Я подвинул скамью поближе к очагу.
Прошло десять дней с тех пор, как я убил викингов и подвесил их тела над рекой.
Ледяной дождь шуршал по тростниковой крыше и колотил в запертые ставни. Две мои гончие лежали перед огнем; одна печально посмотрела на меня, когда я зацарапал по полу скамьей, потом снова опустила голову.
Дом этот построили римляне, поэтому пол был выложен плиткой, стены были каменными, но тростниковую крышу я уложил сам. Дождь плевался сквозь проделанное в ней дымовое отверстие.
– И что же говорит мертвец? – спросила Гизела – моя жена и мать двоих моих детей.
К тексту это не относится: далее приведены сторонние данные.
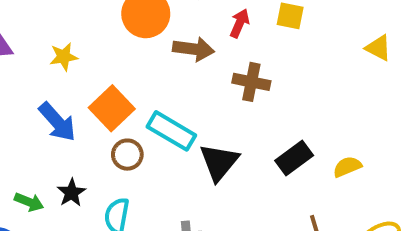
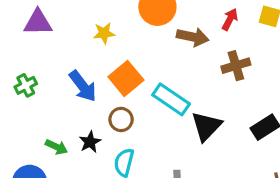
yellow star: (64, 57) -> (104, 33), moved
brown cross: (251, 82) -> (236, 66), turned -32
brown circle: (127, 155) -> (121, 119), moved

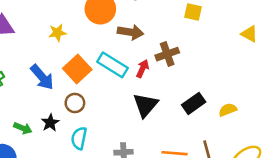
red arrow: (230, 19) -> (143, 69), moved
cyan rectangle: (171, 99) -> (112, 65), moved

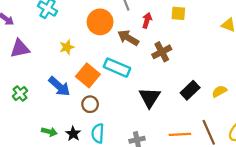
brown arrow: (131, 32) -> (128, 38), turned -150
red arrow: (143, 69) -> (147, 20), moved
black star: (50, 123) -> (73, 134), moved

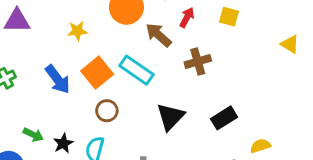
yellow semicircle: (219, 91) -> (260, 146), moved
brown circle: (90, 104) -> (107, 111), moved

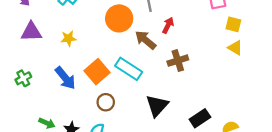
yellow square: (229, 17) -> (233, 24), moved
yellow star: (77, 31) -> (69, 38), moved
yellow triangle: (290, 44) -> (235, 48), moved
black rectangle: (224, 118) -> (200, 118), moved

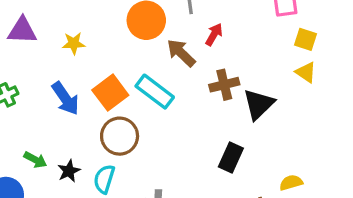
brown circle: (106, 102) -> (120, 136), size x1.5
black triangle: (157, 106) -> (259, 104), moved
black rectangle: (200, 118) -> (231, 158), moved, turned -36

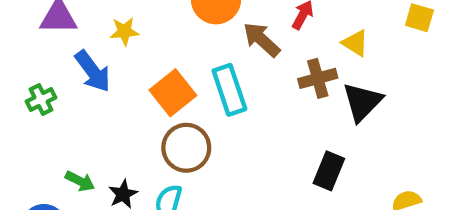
yellow triangle: (306, 72) -> (355, 43), moved
cyan rectangle: (155, 92) -> (229, 90), turned 36
blue arrow: (65, 98) -> (93, 71), moved

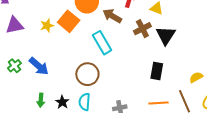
blue arrow: (93, 71) -> (39, 66), moved
orange square: (173, 93) -> (69, 21), moved
green arrow: (80, 181) -> (41, 100), turned 80

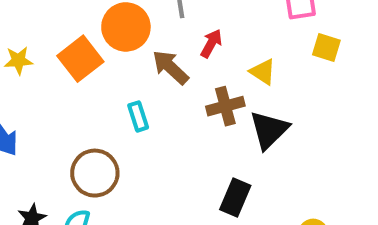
yellow star: (47, 26) -> (18, 60), moved
cyan rectangle: (102, 43) -> (138, 116), size x0.6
Этельвольд ответил не сразу, может, потому, что считал – женщина не должна принимать участия в серьезном разговоре. Но по моему молчанию он понял: Гизела вольна говорить в собственном доме. И Этельвольд слишком нервничал, чтобы настаивать, чтобы я ее отослал.
– Он говорит, что я должен быть королем, – негромко признался он и посмотрел на меня, боясь, как я отреагирую.
– Королем чего? – прямо спросил я.
– Уэссекса, конечно, – ответил Этельвольд.